The Mars Volta do not write albums for the timid. Those who seek feel good, pop songs about love and happiness that can easily fit into a radio station’s play list are advised to look elsewhere. Yet, for those bold enough to listen, the Mars Volta provide a thrilling, complex and, above all else, loud redefinition of what rock music can be on the album Frances the Mute.

Omar Rodriguez-Lopez, known to fans as “that guy with the afro,” and Cedric Bixler are the rock scientists behind this bold new creation known as Frances the Mute. The two are no strangers to progressive rock opera albums. Their last album, De-Loused in the Comatorium, dealt with their friend’s suicide, while Frances the Mute deals with another tragedy, the death of their drummer Jeremy Ward in 2003. Thus, the album is a mix of several different musical genres and emotions. The typical music store employee could have a fit at trying to adequately place the album in the proper genre section. Likewise, you’ll have to keep an eye on your track listing to determine when one song has ended and a new song has begun.

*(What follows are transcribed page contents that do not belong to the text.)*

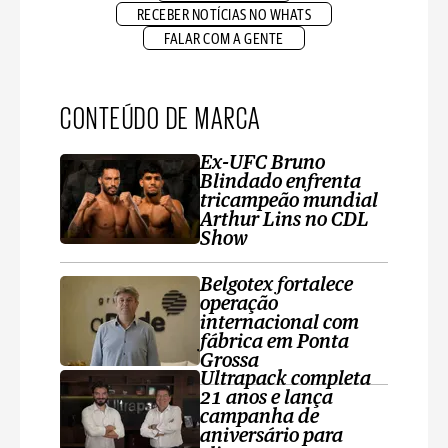
RECEBER NOTÍCIAS NO WHATS
FALAR COM A GENTE
CONTEÚDO DE MARCA
Ex-UFC Bruno
Blindado enfrenta
tricampeão mundial
Arthur Lins no CDL
Show
Belgotex fortalece
operação
internacional com
fábrica em Ponta
Grossa
Ultrapack completa
21 anos e lança
campanha de
aniversário para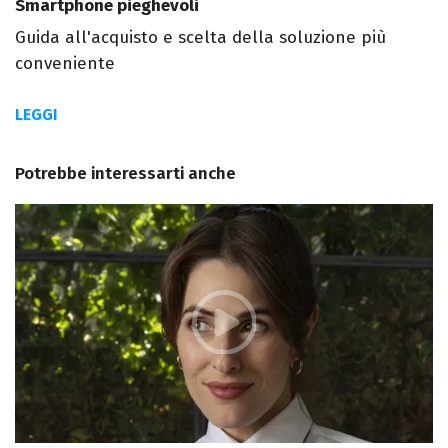
Smartphone pieghevoli
Guida all'acquisto e scelta della soluzione più
conveniente
LEGGI
Potrebbe interessarti anche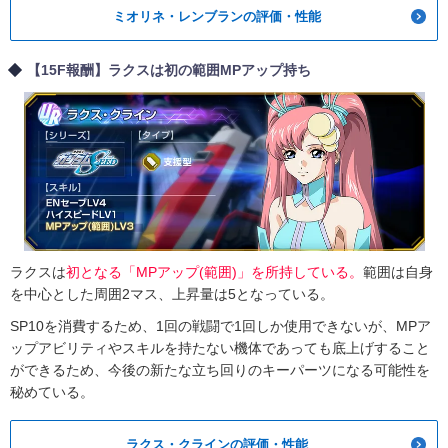
ミオリネ・レンブランの評価・性能
【15F報酬】ラクスは初の範囲MPアップ持ち
ラクスは
初となる「MPアップ(範囲)」を所持している。
範囲は自身
を中心とした周囲2マス、上昇量は5となっている。
SP10を消費するため、1回の戦闘で1回しか使用できないが、MPア
ップアビリティやスキルを持たない機体であっても底上げすること
ができるため、今後の新たな立ち回りのキーパーツになる可能性を
秘めている。
ラクス・クラインの評価・性能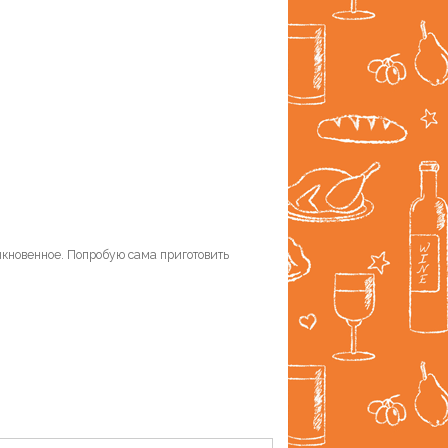
ыкновенное. Попробую сама приготовить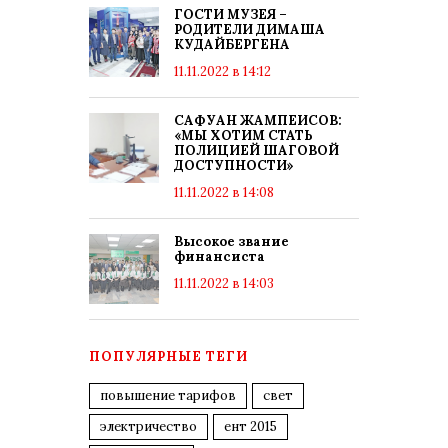
ГОСТИ МУЗЕЯ –
РОДИТЕЛИ ДИМАША
КУДАЙБЕРГЕНА
11.11.2022 в 14:12
САФУАН ЖАМПЕИСОВ:
«МЫ ХОТИМ СТАТЬ
ПОЛИЦИЕЙ ШАГОВОЙ
ДОСТУПНОСТИ»
11.11.2022 в 14:08
Высокое звание
финансиста
11.11.2022 в 14:03
ПОПУЛЯРНЫЕ ТЕГИ
повышение тарифов
свет
электричество
ент 2015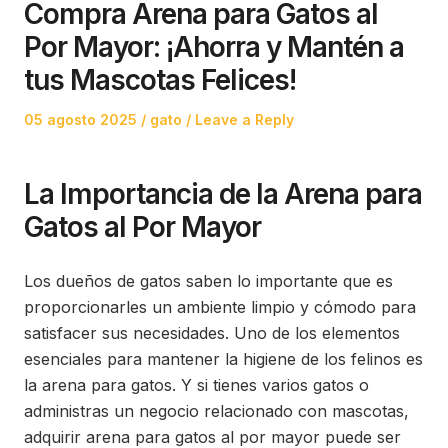
Compra Arena para Gatos al
Por Mayor: ¡Ahorra y Mantén a
tus Mascotas Felices!
Posted
Posted
05 agosto 2025
gato
Leave a Reply
on
in
La Importancia de la Arena para
Gatos al Por Mayor
Los dueños de gatos saben lo importante que es
proporcionarles un ambiente limpio y cómodo para
satisfacer sus necesidades. Uno de los elementos
esenciales para mantener la higiene de los felinos es
la arena para gatos. Y si tienes varios gatos o
administras un negocio relacionado con mascotas,
adquirir arena para gatos al por mayor puede ser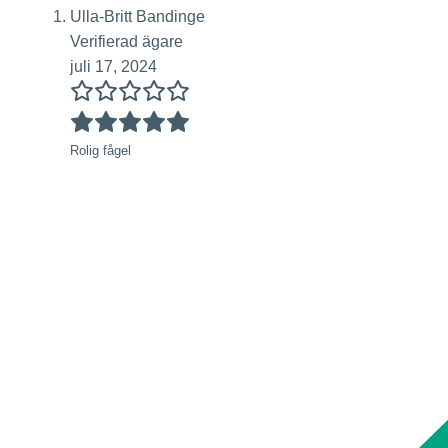
Ulla-Britt Bandinge
Verifierad ägare
juli 17, 2024
Rolig fågel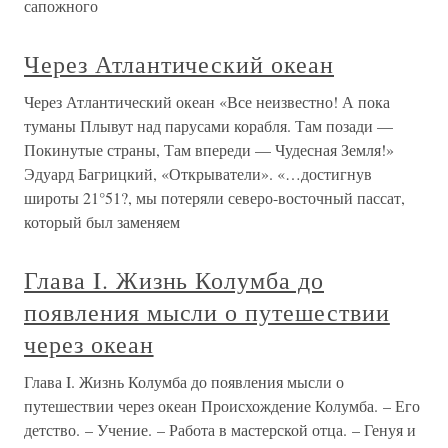
сапожного
Через Атлантический океан
Через Атлантический океан «Все неизвестно! А пока
туманы Плывут над парусами корабля. Там позади —
Покинутые страны, Там впереди — Чудесная Земля!»
Эдуард Багрицкий, «Открыватели». «…достигнув
широты 21°51?, мы потеряли северо-восточный пассат,
который был заменяем
Глава I. Жизнь Колумба до
появления мысли о путешествии
через океан
Глава I. Жизнь Колумба до появления мысли о
путешествии через океан Происхождение Колумба. – Его
детство. – Учение. – Работа в мастерской отца. – Генуя и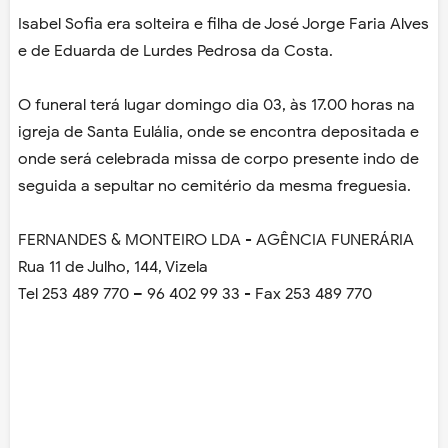
Isabel Sofia era solteira e filha de José Jorge Faria Alves
e de Eduarda de Lurdes Pedrosa da Costa.
O funeral terá lugar domingo dia 03, às 17.00 horas na
igreja de Santa Eulália, onde se encontra depositada e
onde será celebrada missa de corpo presente indo de
seguida a sepultar no cemitério da mesma freguesia.
FERNANDES & MONTEIRO LDA - AGÊNCIA FUNERÁRIA
Rua 11 de Julho, 144, Vizela
Tel 253 489 770 – 96 402 99 33 - Fax 253 489 770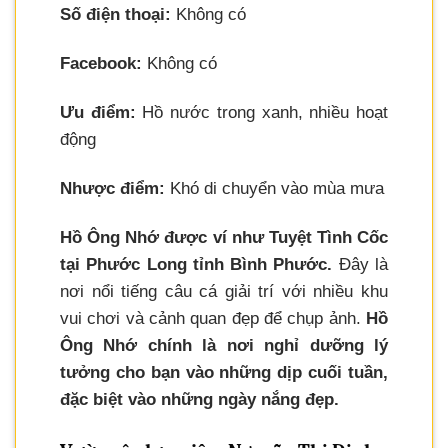
Số điện thoại:
Không có
Facebook:
Không có
Ưu điểm:
Hồ nước trong xanh, nhiều hoạt
động
Nhược điểm:
Khó di chuyển vào mùa mưa
Hồ Ông Nhớ được ví như Tuyệt Tình Cốc
tại Phước Long tỉnh Bình Phước.
Đây là
nơi nổi tiếng câu cá giải trí với nhiều khu
vui chơi và cảnh quan đẹp để chụp ảnh.
Hồ
Ông Nhớ chính là nơi nghỉ dưỡng lý
tưởng cho bạn vào những dịp cuối tuần,
đặc biệt vào những ngày nắng đẹp.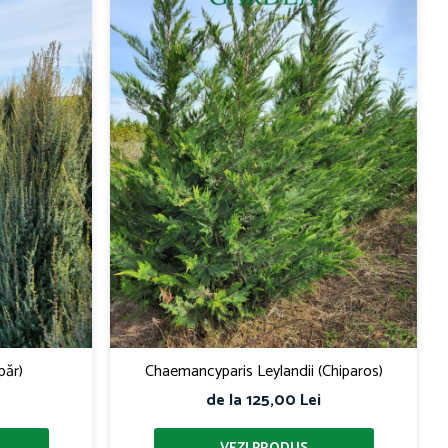
păr)
Chaemancyparis Leylandii (Chiparos)
de la 125,00 Lei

The end result, however, is infinitely rewarding. Lopez and Bixler treat us to a simultaneously harrowing and soothing experience. The first track, “Cyngus…Vismund Cyngus,” starts off with a murmur, builds into a crescendo and then knocks the listener flat on his or her ass wondering what the hell just happened. Before you know it, Lopez is screaming in Spanish and Bixler is shredding the guitar like an ’80s glam metal hero. Other tracks like “L’ Via l’Viaquez” present us with a salsa vibe accompanied by trumpets and guitars from Flea and John Frusciante of Red Hot Chili Peppers fame.

Where will the Mars Volta take us next? Metal guitar variations of polka tunes, perhaps? We can only hope.